Consider the code
__global__ void someFunc(){
for(unsigned int i = 0; i < 10000000; i++){
generateNextRandomNumber();
}
}
which skips some numbers (offset). generateNextRandomNumber() is device function that returns next random number and accordingly changes the state of the generator.
When I run this code in a single block with a single thread and measure the runtime, it takes no time to execute (I use cudaThreadSynchronise() after the kernel call). No matter how big the i is, it always runs in 0 ms.
I decided to check whether the compiler optimizes the code. I use CUDA build rule shipped with 2.3 SDK. I disabled optimization for both solution and .cu file that contains kernels (Properties → CUDA Build Rule v2.3.0 → General → Optimization set to Disabled (/Od)). After that built the project with preprocessed files kept and took a look at ptx file:
//-----------------------------------------------------------
// Options:
//-----------------------------------------------------------
// Target:ptx, ISA:sm_13, Endian:little, Pointer Size:64
// -O3 (Optimization level)
// -g0 (Debug level)
// -m2 (Report advisories)
//-----------------------------------------------------------
Down the file there was
.entry _Z22testMersenneOffsetTimev
{
.loc 2 179 0
$LBB1__Z22testMersenneOffsetTimev:
.loc 2 192 0
exit;
$LDWend__Z22testMersenneOffsetTimev:
} // _Z22testMersenneOffsetTimev
I don’t know how to read this assembly code but is seems to me that it’s hardly optimized External Image
Well, the same results I got passing -Xopencc -O0 and/or -Xptxas -O0 command line options.

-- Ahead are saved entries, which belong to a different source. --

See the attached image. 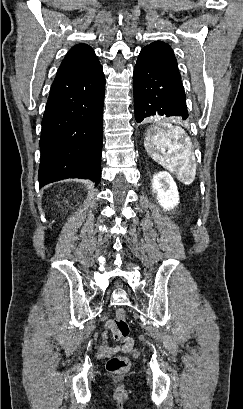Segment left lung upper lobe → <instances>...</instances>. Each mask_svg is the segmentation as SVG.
Wrapping results in <instances>:
<instances>
[{
	"instance_id": "5c2ea615",
	"label": "left lung upper lobe",
	"mask_w": 243,
	"mask_h": 409,
	"mask_svg": "<svg viewBox=\"0 0 243 409\" xmlns=\"http://www.w3.org/2000/svg\"><path fill=\"white\" fill-rule=\"evenodd\" d=\"M137 63L156 67L180 76L174 52L164 42H153L142 48Z\"/></svg>"
}]
</instances>
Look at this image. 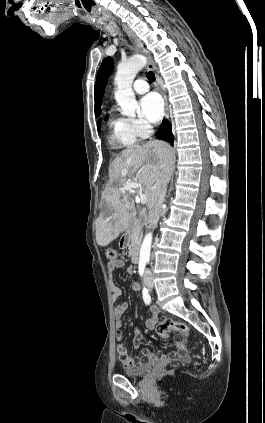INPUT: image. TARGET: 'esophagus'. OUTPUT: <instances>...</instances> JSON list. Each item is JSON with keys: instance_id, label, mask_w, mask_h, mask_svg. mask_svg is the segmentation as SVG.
I'll return each instance as SVG.
<instances>
[{"instance_id": "1", "label": "esophagus", "mask_w": 265, "mask_h": 423, "mask_svg": "<svg viewBox=\"0 0 265 423\" xmlns=\"http://www.w3.org/2000/svg\"><path fill=\"white\" fill-rule=\"evenodd\" d=\"M121 25H122V28L125 31V33L129 36V38L134 41L137 49L147 57V67H148V69L155 73L156 67H155L153 61L151 60L148 52L143 48V45L140 42V40L136 37V35L133 33V31L126 24H121ZM160 92H161L163 99H164V102H165V116L168 119L169 118V106H168L167 96L163 92L162 89H160Z\"/></svg>"}]
</instances>
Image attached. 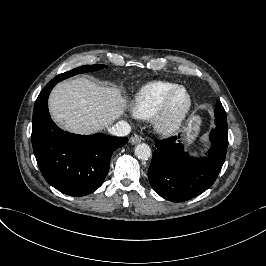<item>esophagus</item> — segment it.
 I'll return each mask as SVG.
<instances>
[{"mask_svg": "<svg viewBox=\"0 0 266 266\" xmlns=\"http://www.w3.org/2000/svg\"><path fill=\"white\" fill-rule=\"evenodd\" d=\"M141 141H142V138L139 137V136H133V137H131L130 140H129V142H130L131 144H138V143H140Z\"/></svg>", "mask_w": 266, "mask_h": 266, "instance_id": "1", "label": "esophagus"}]
</instances>
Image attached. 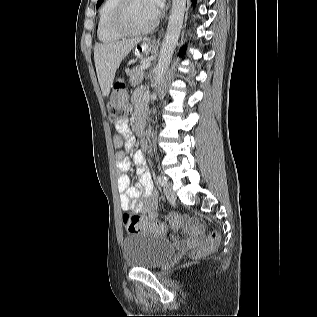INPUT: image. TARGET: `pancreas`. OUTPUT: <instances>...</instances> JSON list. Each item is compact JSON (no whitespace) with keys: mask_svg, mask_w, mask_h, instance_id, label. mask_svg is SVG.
Listing matches in <instances>:
<instances>
[{"mask_svg":"<svg viewBox=\"0 0 317 317\" xmlns=\"http://www.w3.org/2000/svg\"><path fill=\"white\" fill-rule=\"evenodd\" d=\"M126 74L129 76V82L131 86H136L143 80L144 71L140 67L126 70Z\"/></svg>","mask_w":317,"mask_h":317,"instance_id":"1","label":"pancreas"}]
</instances>
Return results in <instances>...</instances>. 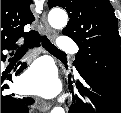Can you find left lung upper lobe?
Here are the masks:
<instances>
[{
  "mask_svg": "<svg viewBox=\"0 0 121 113\" xmlns=\"http://www.w3.org/2000/svg\"><path fill=\"white\" fill-rule=\"evenodd\" d=\"M70 17L63 34L79 46L74 64L81 75L88 73L121 91V51L117 18L109 0H49Z\"/></svg>",
  "mask_w": 121,
  "mask_h": 113,
  "instance_id": "5c2ea615",
  "label": "left lung upper lobe"
}]
</instances>
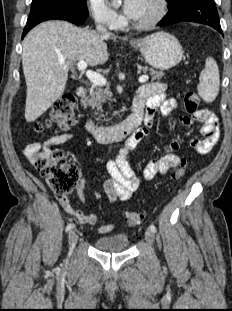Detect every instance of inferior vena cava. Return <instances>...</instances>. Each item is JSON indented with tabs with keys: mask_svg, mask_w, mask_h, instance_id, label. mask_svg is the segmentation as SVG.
<instances>
[{
	"mask_svg": "<svg viewBox=\"0 0 232 311\" xmlns=\"http://www.w3.org/2000/svg\"><path fill=\"white\" fill-rule=\"evenodd\" d=\"M96 29L104 35H110V33L101 24L97 25Z\"/></svg>",
	"mask_w": 232,
	"mask_h": 311,
	"instance_id": "inferior-vena-cava-1",
	"label": "inferior vena cava"
}]
</instances>
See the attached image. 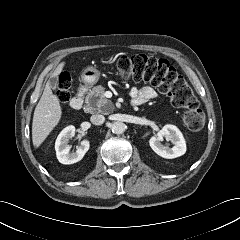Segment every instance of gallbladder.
<instances>
[{"label": "gallbladder", "mask_w": 240, "mask_h": 240, "mask_svg": "<svg viewBox=\"0 0 240 240\" xmlns=\"http://www.w3.org/2000/svg\"><path fill=\"white\" fill-rule=\"evenodd\" d=\"M57 84H58V80H57V78H50V80H49V85H50V88L52 89V90H55L56 89V87H57Z\"/></svg>", "instance_id": "bac80fb5"}]
</instances>
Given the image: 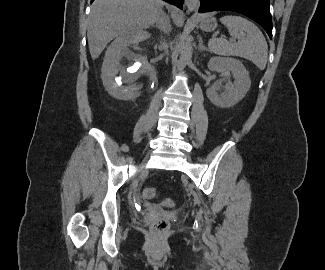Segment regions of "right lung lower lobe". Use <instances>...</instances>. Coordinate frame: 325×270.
I'll use <instances>...</instances> for the list:
<instances>
[{
    "instance_id": "98d812e1",
    "label": "right lung lower lobe",
    "mask_w": 325,
    "mask_h": 270,
    "mask_svg": "<svg viewBox=\"0 0 325 270\" xmlns=\"http://www.w3.org/2000/svg\"><path fill=\"white\" fill-rule=\"evenodd\" d=\"M94 0H91V2H93ZM171 4H174L175 6H177L178 8L182 9L184 0H165Z\"/></svg>"
}]
</instances>
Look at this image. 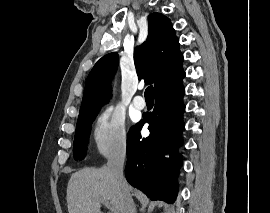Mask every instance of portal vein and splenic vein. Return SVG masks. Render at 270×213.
I'll return each mask as SVG.
<instances>
[{
  "label": "portal vein and splenic vein",
  "instance_id": "portal-vein-and-splenic-vein-1",
  "mask_svg": "<svg viewBox=\"0 0 270 213\" xmlns=\"http://www.w3.org/2000/svg\"><path fill=\"white\" fill-rule=\"evenodd\" d=\"M100 202H101L102 204H104L105 206H109V203H108L106 200H100ZM111 213H116V212H114V211L112 210Z\"/></svg>",
  "mask_w": 270,
  "mask_h": 213
}]
</instances>
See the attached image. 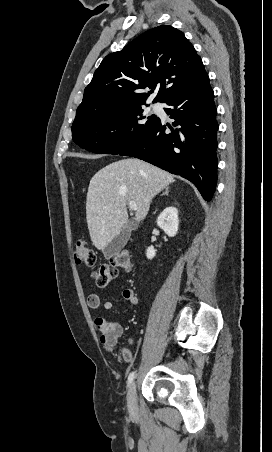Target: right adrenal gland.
<instances>
[{
    "label": "right adrenal gland",
    "mask_w": 272,
    "mask_h": 452,
    "mask_svg": "<svg viewBox=\"0 0 272 452\" xmlns=\"http://www.w3.org/2000/svg\"><path fill=\"white\" fill-rule=\"evenodd\" d=\"M168 193H169V187H166L165 192L162 193L161 196H162V195H167V196H168Z\"/></svg>",
    "instance_id": "1"
}]
</instances>
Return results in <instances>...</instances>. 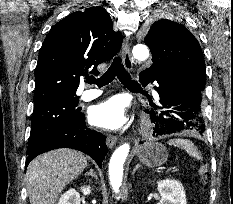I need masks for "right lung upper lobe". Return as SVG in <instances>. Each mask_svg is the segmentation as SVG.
Segmentation results:
<instances>
[{"mask_svg": "<svg viewBox=\"0 0 233 204\" xmlns=\"http://www.w3.org/2000/svg\"><path fill=\"white\" fill-rule=\"evenodd\" d=\"M122 45V35L113 30L110 15L102 7L76 11L58 23L46 36L35 72L34 103L53 97H78L80 76L97 71L113 58Z\"/></svg>", "mask_w": 233, "mask_h": 204, "instance_id": "right-lung-upper-lobe-1", "label": "right lung upper lobe"}]
</instances>
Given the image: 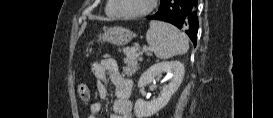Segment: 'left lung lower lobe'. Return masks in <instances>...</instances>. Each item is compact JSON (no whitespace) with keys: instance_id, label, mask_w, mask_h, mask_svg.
I'll use <instances>...</instances> for the list:
<instances>
[{"instance_id":"0a47b994","label":"left lung lower lobe","mask_w":273,"mask_h":118,"mask_svg":"<svg viewBox=\"0 0 273 118\" xmlns=\"http://www.w3.org/2000/svg\"><path fill=\"white\" fill-rule=\"evenodd\" d=\"M196 8L197 0H161L158 12L147 18L166 21L184 30L196 46L198 31Z\"/></svg>"}]
</instances>
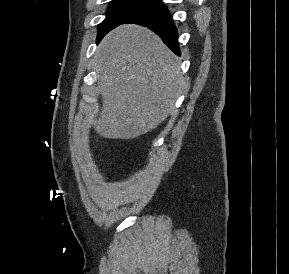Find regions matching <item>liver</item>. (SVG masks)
Wrapping results in <instances>:
<instances>
[{
    "instance_id": "1",
    "label": "liver",
    "mask_w": 289,
    "mask_h": 274,
    "mask_svg": "<svg viewBox=\"0 0 289 274\" xmlns=\"http://www.w3.org/2000/svg\"><path fill=\"white\" fill-rule=\"evenodd\" d=\"M96 55L102 110L94 128L100 136L134 139L174 111L184 84L179 60L152 31L121 25Z\"/></svg>"
}]
</instances>
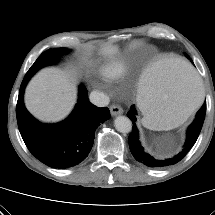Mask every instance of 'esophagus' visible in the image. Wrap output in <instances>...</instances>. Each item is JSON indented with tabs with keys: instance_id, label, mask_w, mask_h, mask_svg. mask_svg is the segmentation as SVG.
<instances>
[{
	"instance_id": "esophagus-1",
	"label": "esophagus",
	"mask_w": 215,
	"mask_h": 215,
	"mask_svg": "<svg viewBox=\"0 0 215 215\" xmlns=\"http://www.w3.org/2000/svg\"><path fill=\"white\" fill-rule=\"evenodd\" d=\"M110 113L112 116L121 115V114H123V109L118 105H111Z\"/></svg>"
}]
</instances>
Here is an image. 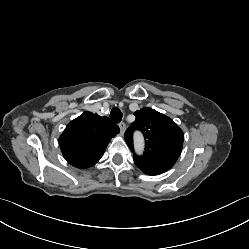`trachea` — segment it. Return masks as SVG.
Segmentation results:
<instances>
[{"mask_svg":"<svg viewBox=\"0 0 249 249\" xmlns=\"http://www.w3.org/2000/svg\"><path fill=\"white\" fill-rule=\"evenodd\" d=\"M122 116V112L118 108H113L110 112V118L115 123H119L122 120Z\"/></svg>","mask_w":249,"mask_h":249,"instance_id":"obj_1","label":"trachea"}]
</instances>
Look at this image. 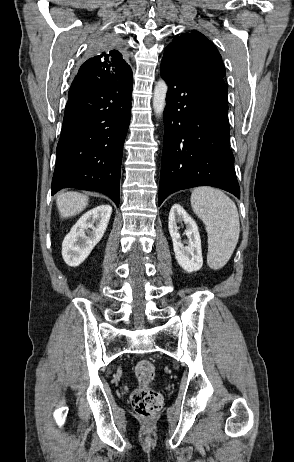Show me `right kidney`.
<instances>
[{
	"mask_svg": "<svg viewBox=\"0 0 294 462\" xmlns=\"http://www.w3.org/2000/svg\"><path fill=\"white\" fill-rule=\"evenodd\" d=\"M112 207L104 204L86 212L72 227L62 243V256L71 267L79 266L102 239Z\"/></svg>",
	"mask_w": 294,
	"mask_h": 462,
	"instance_id": "1",
	"label": "right kidney"
}]
</instances>
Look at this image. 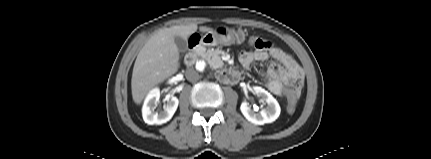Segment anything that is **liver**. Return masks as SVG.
I'll use <instances>...</instances> for the list:
<instances>
[{"label": "liver", "instance_id": "obj_1", "mask_svg": "<svg viewBox=\"0 0 431 159\" xmlns=\"http://www.w3.org/2000/svg\"><path fill=\"white\" fill-rule=\"evenodd\" d=\"M197 29V24L172 26L158 30L147 40L137 55L131 79L132 98L137 105L155 86L178 71L180 55L174 37L187 40ZM199 30L203 33L213 31L206 26Z\"/></svg>", "mask_w": 431, "mask_h": 159}]
</instances>
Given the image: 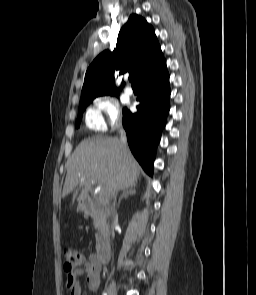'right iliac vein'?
Instances as JSON below:
<instances>
[{
    "label": "right iliac vein",
    "instance_id": "1",
    "mask_svg": "<svg viewBox=\"0 0 256 295\" xmlns=\"http://www.w3.org/2000/svg\"><path fill=\"white\" fill-rule=\"evenodd\" d=\"M108 295H117L114 281L111 282L108 288Z\"/></svg>",
    "mask_w": 256,
    "mask_h": 295
}]
</instances>
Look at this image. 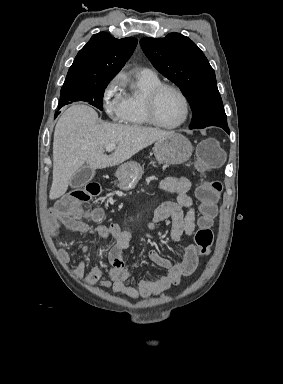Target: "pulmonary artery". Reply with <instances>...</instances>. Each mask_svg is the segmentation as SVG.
<instances>
[{"label":"pulmonary artery","mask_w":283,"mask_h":384,"mask_svg":"<svg viewBox=\"0 0 283 384\" xmlns=\"http://www.w3.org/2000/svg\"><path fill=\"white\" fill-rule=\"evenodd\" d=\"M140 73H141V74H144V75H146V76H149V77H156V76H157V75H156L153 71H151L150 69H142Z\"/></svg>","instance_id":"1"}]
</instances>
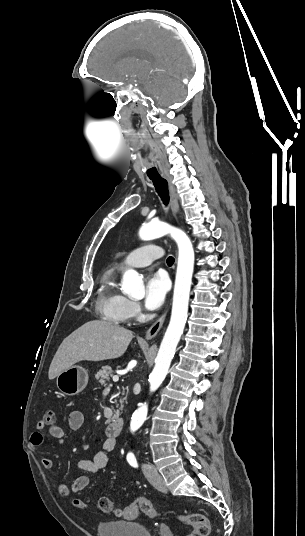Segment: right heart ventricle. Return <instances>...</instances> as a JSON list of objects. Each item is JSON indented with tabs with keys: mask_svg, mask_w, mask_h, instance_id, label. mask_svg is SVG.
<instances>
[{
	"mask_svg": "<svg viewBox=\"0 0 305 536\" xmlns=\"http://www.w3.org/2000/svg\"><path fill=\"white\" fill-rule=\"evenodd\" d=\"M115 281L116 275L112 271L102 275L97 304L107 320L123 325L129 319L125 309L128 300L118 291Z\"/></svg>",
	"mask_w": 305,
	"mask_h": 536,
	"instance_id": "e07e8e85",
	"label": "right heart ventricle"
}]
</instances>
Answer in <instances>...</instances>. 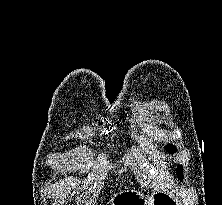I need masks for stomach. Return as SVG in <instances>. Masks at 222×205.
Segmentation results:
<instances>
[{"instance_id":"stomach-1","label":"stomach","mask_w":222,"mask_h":205,"mask_svg":"<svg viewBox=\"0 0 222 205\" xmlns=\"http://www.w3.org/2000/svg\"><path fill=\"white\" fill-rule=\"evenodd\" d=\"M109 203L110 205H179L178 200L170 193L156 191L146 197L134 190L114 194Z\"/></svg>"}]
</instances>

Note that I used project clean/rebuild every time, and the ptx file was updated.
Note that my kernel is in kernels.cu and I looked into kernels.ptx file.
Note that changing GPU architecture from 1.3 to 1.2 actually had an effect on ptx file (ISA:sm_13 became ISA:sm_12).
Questions:
-
Am I doing something wrong, e.g. looking into the wrong file?
-
If not, how do I disable optimization?
Sorry for such a long reading External Image